Minister Hillen: Dit jaar?
Mevrouw Eijsink (PvdA): Wat is dit jaar?
Minister Hillen: Dit jaar is binnen vier weken.
Mevrouw Eijsink (PvdA): Als de Kamer die lijst ontvangt op 22 december, kan ze er helemaal niets mee. Als we iets mogen ontvangen, dan graag tijdig. Als we dit inzichtelijk krijgen, kan het betekenen dat de Kamer er vragen over wil stellen die van belang zijn voor het strategisch vastgoedplan.
Minister Hillen: Wat moet ik daarvan zeggen? Natuurlijk kunt u over elke brief die ik stuur een debat houden. Dit is opgekomen tijdens het debat. U hebt een landkaart laten zien. Ik heb gezegd dat ik zal proberen u een zo volledig mogelijk overzicht te geven, maar dat duurt echt wel even. Als u dan zegt dat u er niets mee kunt als het op 22 december komt: op 3 januari kan er ook gedebatteerd worden. U moet ons wel de gelegenheid geven om zo compleet en fatsoenlijk mogelijk te beantwoorden.
Mevrouw Eijsink (PvdA): Ik begrijp wat de minister zegt, maar ik sluit me aan bij collega Knops en collega Bosman die al eerder aangaven dat de feitelijke vragen onvoldoende beantwoord waren. Dit was al een feitelijke vraag naar aanleiding van de brief van 27 oktober.
De voorzitter: Dit laatste zal een aansporing voor de minister zijn om het overzicht zo snel mogelijk naar de Kamer te sturen.
Mevrouw Hachchi (D66): Ik wil graag een VAO hebben.
De heer Bosman (VVD): Misschien heb ik het verkeerd begrepen maar ik dacht dat er nog een toezegging was voor een benchmark tussen verschillende vragen met betrekking tot de kosten per werkplek.
Minister Hillen: Ik heb gezegd dat ik er nog eens naar zal kijken om een nadere vergelijking te maken, maar ik heb geen concrete toezegging gedaan.
De heer Bosman (VVD): Dan zie ik het als een toezegging voor de toekomst.
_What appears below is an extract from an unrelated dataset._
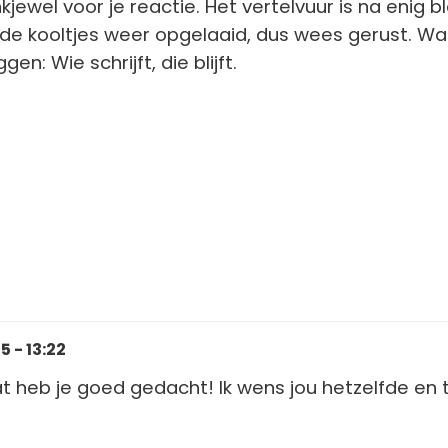
jewel voor je reactie. Het vertelvuur is na enig b
de kooltjes weer opgelaaid, dus wees gerust. Wa
n: Wie schrijft, die blijft.
 - 13:22
at heb je goed gedacht! Ik wens jou hetzelfde en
De heer Knops (CDA): Akkoord met de toezeggingen tot dusver, maar volgens mij hoort er nog eentje bij over Volkel. De minister heeft zelf in de beantwoording van de schriftelijke vragen aangegeven dat hij de Kamer nader zal informeren. Dat is niet helemaal SMART. Bovendien heeft hij toegezegd voor het einde van het jaar een gesprek met burgemeester en wethouders en zijn collega Atsma te hebben. Ik vraag de minister voor het einde van het jaar de Kamer te informeren over de uitkomst hiervan.
De voorzitter: We zijn gekomen aan het einde van dit overleg. We laten plenair weten dat er een VAO is. Dat zal hopelijk voor het einde van dit jaar zijn. Ik dank alle aanwezigen en sluit de vergadering.